Qin Biying, Chen Xiaodong, Wang Feng, Wang Yanfeng
Key Laboratory of Molecular Medicine and Biotherapy, School of Life Science, Beijing Institute of Technology, Beijing, China.
Tangshan Research Institute, Beijing Institute of Technology, Tangshan, Hebei, China.
Cell Death Discov. 2024 Nov 20;10(1):475. doi: 10.1038/s41420-024-02237-3.
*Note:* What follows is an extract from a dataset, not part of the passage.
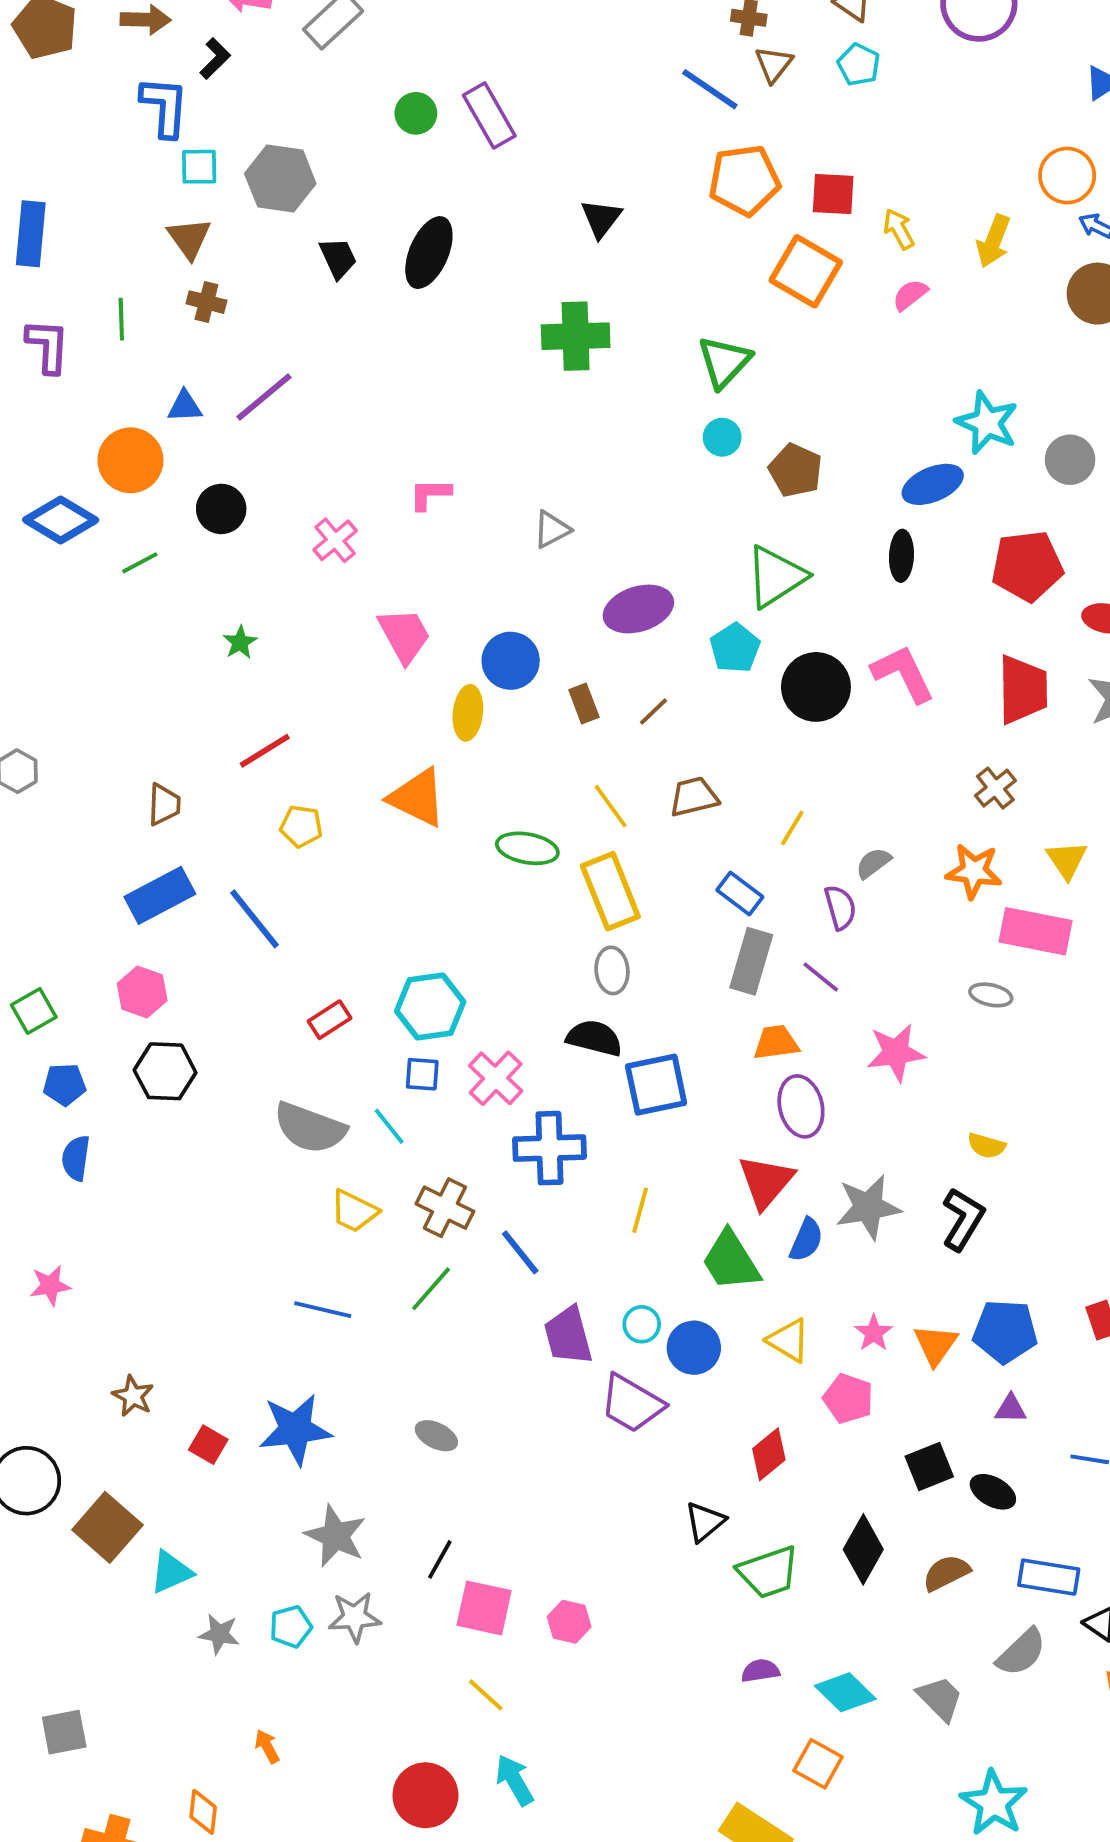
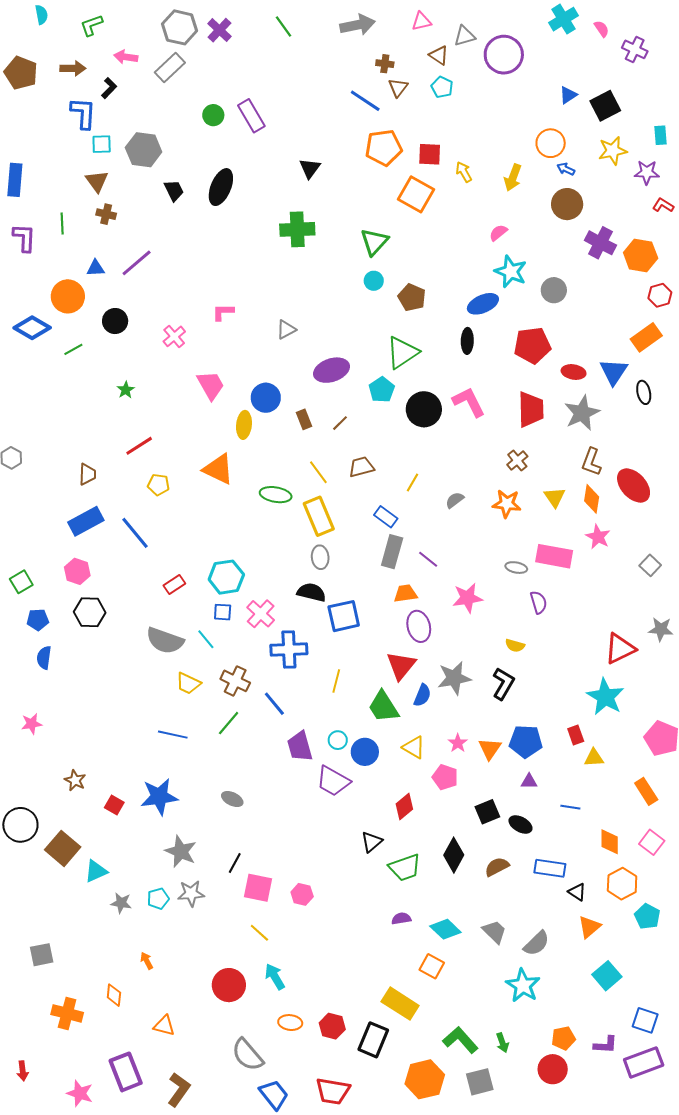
pink semicircle: (910, 295) -> (498, 233), moved
purple semicircle: (840, 907) -> (539, 602), moved
pink rectangle: (1036, 931) -> (554, 556), moved
gray semicircle: (1021, 1652) -> (537, 943), moved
Alzheimer's disease (AD) is a prevalent neurodegenerative disorder characterized by the accumulation of amyloid β protein (Aβ) and the hyper-phosphorylation of the microtubule-associated protein Tau. The ubiquitin-proteasome system (UPS) plays a pivotal role in determining the fate of proteins, and its dysregulation can contribute to the buildup of Aβ and Tau. Deubiquitinating enzymes (DUBs), working in conjunction with activating enzymes (E1), ubiquitin-conjugating enzymes (E2), and ubiquitin ligases (E3), actively maintain the delicate balance of protein homeostasis. DUBs specifically remove ubiquitin tags from proteins marked for degradation, thereby averting their proteasomal breakdown. Several DUBs have demonstrated their capacity to regulate the levels of Aβ and Tau by modulating their degree of ubiquitination, underscoring their potential as therapeutic targets for AD. In this context, we present a comprehensive review of AD-associated DUBs and elucidate their physiological roles. Moreover, we delve into the current advancements in developing inhibitors targeting these DUBs, including the determination of cocrystal structures with their respective targets. Additionally, we assess the therapeutic efficacy of these inhibitors in AD, aiming to establish a theoretical foundation for future AD treatments.
阿尔茨海默病(AD)是一种常见的神经退行性疾病,其特征在于淀粉样β蛋白(Aβ)的积累以及微管相关蛋白Tau的过度磷酸化。泛素 - 蛋白酶体系统(UPS)在决定蛋白质的命运中起关键作用,其失调可导致Aβ和Tau的积累。去泛素化酶(DUBs)与激活酶(E1)、泛素结合酶(E2)和泛素连接酶(E3)协同作用,积极维持蛋白质稳态的微妙平衡。DUBs特异性地从标记为降解的蛋白质上移除泛素标签,从而避免其被蛋白酶体分解。几种DUBs已证明能够通过调节Aβ和Tau的泛素化程度来调节它们的水平,凸显了它们作为AD治疗靶点的潜力。在此背景下,我们对与AD相关的DUBs进行了全面综述,并阐明了它们的生理作用。此外,我们深入探讨了开发针对这些DUBs的抑制剂的当前进展,包括与各自靶点的共晶体结构的确定。此外,我们评估了这些抑制剂在AD中的治疗效果,旨在为未来的AD治疗建立理论基础。